Base64 expliqué : qu'est-ce que c'est, quand l'utiliser et quand ne pas l'utiliser
Si vous travaillez sur le Web pendant plus d'une semaine, vous rencontrerez Base64 : de longues chaînes de lettres, de chiffres apparemment aléatoires et des "+", "/" ou "=" occasionnels apparaissant dans les URI de données, les charges utiles JSON et les jetons. Cela semble énigmatique, mais le concept est simple — et le comprendre dissipe une quantité surprenante de confusion.
Ce que fait réellement Base64
Les ordinateurs stockent tout sous forme binaire. Le problème est que de nombreux systèmes (e-mail, URL, JSON, XML) ont été conçus pour le texte, et les données binaires brutes peuvent contenir des octets que ces systèmes interprètent comme des caractères de contrôle et des modifications. Base64 résout ce problème en réexprimant les données binaires en utilisant seulement 64 caractères ASCII sécurisés et imprimables (A-Z, a-z, 0-9, plus deux symboles). Le résultat est un texte qui survit intact à tout canal de texte uniquement.
Le format est formellement défini dans la RFC 4648. Vous pouvez encoder et décoder n'importe quelle chaîne ou fichier instantanément avec notre encodeur Base64 et notre décodeur Base64.
L'erreur : Base64 n'est PAS un cryptage
C'est le point le plus important de tout l'article. Base64 est un codage, pas un cryptage. Il n'y a ni clé ni secret : quiconque voit une chaîne Base64 peut la décoder jusqu'à l'original en quelques secondes. Ne l'utilisez jamais pour « masquer » des mots de passe, des clés API ou des données sensibles. Il existe uniquement pour des raisons de compatibilité et de sécurité du transport, et non pour des raisons de confidentialité. Si vous avez besoin de secret, vous avez plutôt besoin d'un véritable cryptage (comme AES) ou d'un hachage (comme bcrypt).
Comment fonctionne l'encodage (brièvement)
Base64 prend trois octets d'entrée (24 bits) et les divise en quatre groupes de 6 bits, mappant chaque groupe à l'un de ses 64 caractères. Étant donné que trois octets deviennent quatre caractères, la sortie est environ 33 % plus grande que l'entrée. Lorsque l'entrée n'est pas un multiple propre de trois octets, les caractères de remplissage "=" comblent le vide. Le glossaire MDN Base64 propose une présentation visuelle claire si vous souhaitez des détails au niveau des bits.
Où vous le rencontrerez
- URI de données : petites images intégrées directement dans CSS ou HTML sous forme de
data:image/png;base64,..., enregistrant une requête HTTP. - JWT : l'en-tête et la charge utile d'un jeton Web JSON sont codés en Base64URL : décodez-en un et vous verrez les parties révélées instantanément.
- Authentification de base HTTP : les informations d'identification sont codées en base64 (c'est exactement pourquoi l'authentification de base doit toujours s'exécuter via HTTPS).
- Pièces jointes aux e-mails : MIME utilise Base64 pour envoyer des fichiers binaires via des protocoles de messagerie texte.

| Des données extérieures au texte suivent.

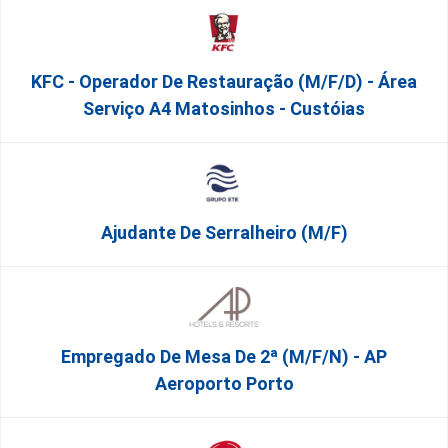
KFC - Operador De Restauração (m/f/d) - Área
Serviço A4 Matosinhos - Custóias
Ajudante De Serralheiro (m/f)
Empregado De Mesa De 2ª (M/F/N) - AP
Aeroporto Porto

Une note sur la taille et quand l'éviter
Cette augmentation de taille d'environ 33 % signifie que Base64 est idéal pour les petits éléments, mais un mauvais choix pour les fichiers volumineux, où l'encombrement l'emporte sur la commodité de l'inline. L'intégration d'une petite icône en tant qu'URI de données est intelligente ; L'encodage en base64 d'une image de héros de 2 Mo dans votre code HTML n'est pas possible : cela retarde le rendu et ne peut pas être mis en cache séparément.
Résultat
Base64 est un format de transport : il permet aux données binaires de circuler en toute sécurité via les canaux texte, rien de plus. Atteignez-le pour intégrer de petits actifs, lire des jetons et intégrer des binaires dans JSON – et ne le confondez jamais avec la sécurité. Lorsque vous devez inspecter une chaîne Base64 dans la nature, le décodeur est à portée de clic.